### Task item
Write out again only the lines running from the one that contains "pinky promise to make it awesome!" to the end of the records below, including both the first and the last.

### Data extracts
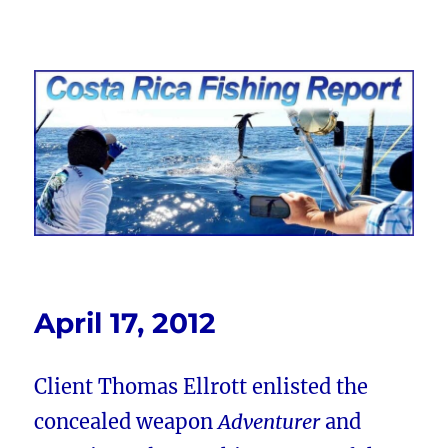
Costa Rica Fishing Report from
FishingNosara
April 17, 2012
Client Thomas Ellrott enlisted the
concealed weapon
Adventurer
and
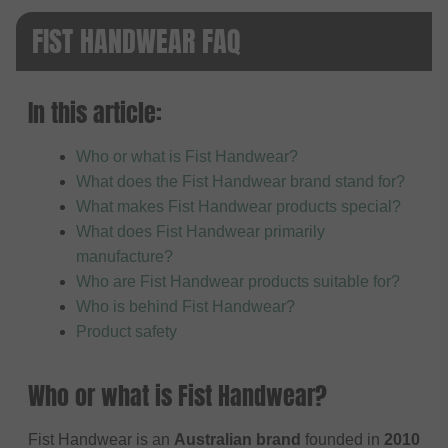
FIST HANDWEAR FAQ
In this article:
Who or what is Fist Handwear?
What does the Fist Handwear brand stand for?
What makes Fist Handwear products special?
What does Fist Handwear primarily
manufacture?
Who are Fist Handwear products suitable for?
Who is behind Fist Handwear?
Product safety
Who or what is Fist Handwear?
Fist Handwear is an
Australian brand
founded in
2010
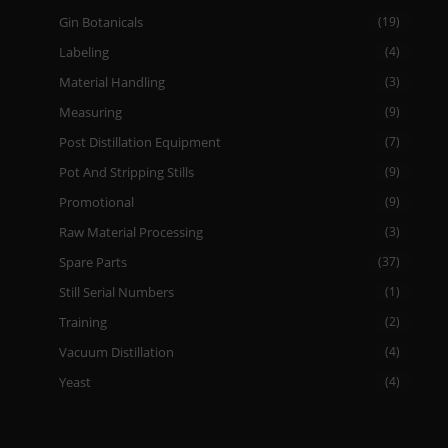
Gin Botanicals
(19)
Labeling
(4)
Material Handling
(3)
Measuring
(9)
Post Distillation Equipment
(7)
Pot And Stripping Stills
(9)
Promotional
(9)
Raw Material Processing
(3)
Spare Parts
(37)
Still Serial Numbers
(1)
Training
(2)
Vacuum Distillation
(4)
Yeast
(4)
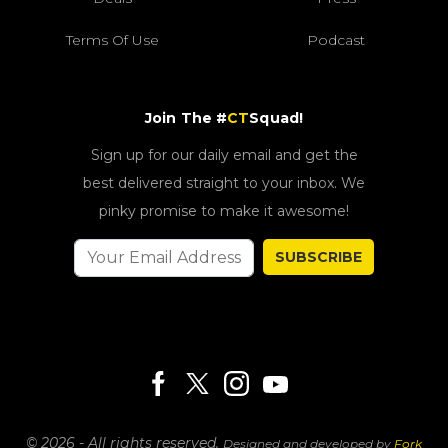
Terms Of Use
Podcast
Join The #
CT
Squad!
Sign up for our daily email and get the
best delivered straight to your inbox. We
pinky promise to make it awesome!
SUBSCRIBE
© 2026 - All rights reserved.
Designed and developed by
Fork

### Expected output
pinky promise to make it awesome!
SUBSCRIBE
© 2026 - All rights reserved.
Designed and developed by
Fork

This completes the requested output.